DIRECTIONS:
What lines in the listing below hold the string "interactable"? Please copy them out.

----

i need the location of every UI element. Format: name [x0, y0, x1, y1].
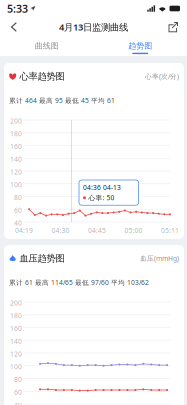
staticText: 心率(次/分): [145, 72, 179, 81]
staticText: 血压(mmHg): [140, 254, 179, 263]
staticText: 120: [10, 168, 22, 176]
staticText: 140: [10, 337, 22, 346]
staticText: 4月13日监测曲线: [59, 21, 128, 33]
button[interactable]: Back: [3, 17, 25, 37]
staticText: 60: [14, 206, 22, 215]
staticText: 120: [10, 350, 22, 358]
staticText: 04:30: [52, 226, 70, 235]
staticText: 05:00: [124, 226, 142, 235]
staticText: 5:33: [7, 1, 28, 16]
staticText: 曲线图: [35, 41, 59, 51]
staticText: 心率趋势图: [19, 71, 64, 82]
staticText: 160: [10, 324, 22, 333]
staticText: 160: [10, 142, 22, 151]
staticText: 200: [10, 299, 22, 308]
staticText: 100: [10, 362, 22, 371]
staticText: 140: [10, 155, 22, 164]
staticText: 04:19: [15, 226, 33, 235]
staticText: 40: [14, 401, 22, 405]
staticText: 180: [10, 129, 22, 138]
staticText: 100: [10, 180, 22, 189]
staticText: 04:36 04-13: [83, 183, 121, 192]
staticText: 80: [14, 193, 22, 202]
button[interactable]: 曲线图: [0, 37, 94, 56]
staticText: 60: [14, 388, 22, 397]
button[interactable]: 趋势图: [94, 37, 187, 56]
button[interactable]: Share: [162, 17, 184, 37]
staticText: 累计 61 最高 114/65 最低 97/60 平均 103/62: [9, 278, 149, 287]
staticText: 40: [14, 219, 22, 228]
staticText: 05:11: [161, 226, 179, 235]
staticText: 心率: 50: [88, 193, 114, 202]
staticText: 趋势图: [128, 41, 152, 51]
staticText: 180: [10, 311, 22, 320]
staticText: 血压趋势图: [19, 253, 64, 264]
staticText: 04:45: [88, 226, 106, 235]
staticText: 80: [14, 375, 22, 384]
staticText: 200: [10, 117, 22, 126]
staticText: 累计 464 最高 95 最低 45 平均 61: [9, 96, 115, 105]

----

OUTPUT FOR THIS TASK:
button[interactable]: Back: [3, 17, 25, 37]
button[interactable]: 曲线图: [0, 37, 94, 56]
button[interactable]: 趋势图: [94, 37, 187, 56]
button[interactable]: Share: [162, 17, 184, 37]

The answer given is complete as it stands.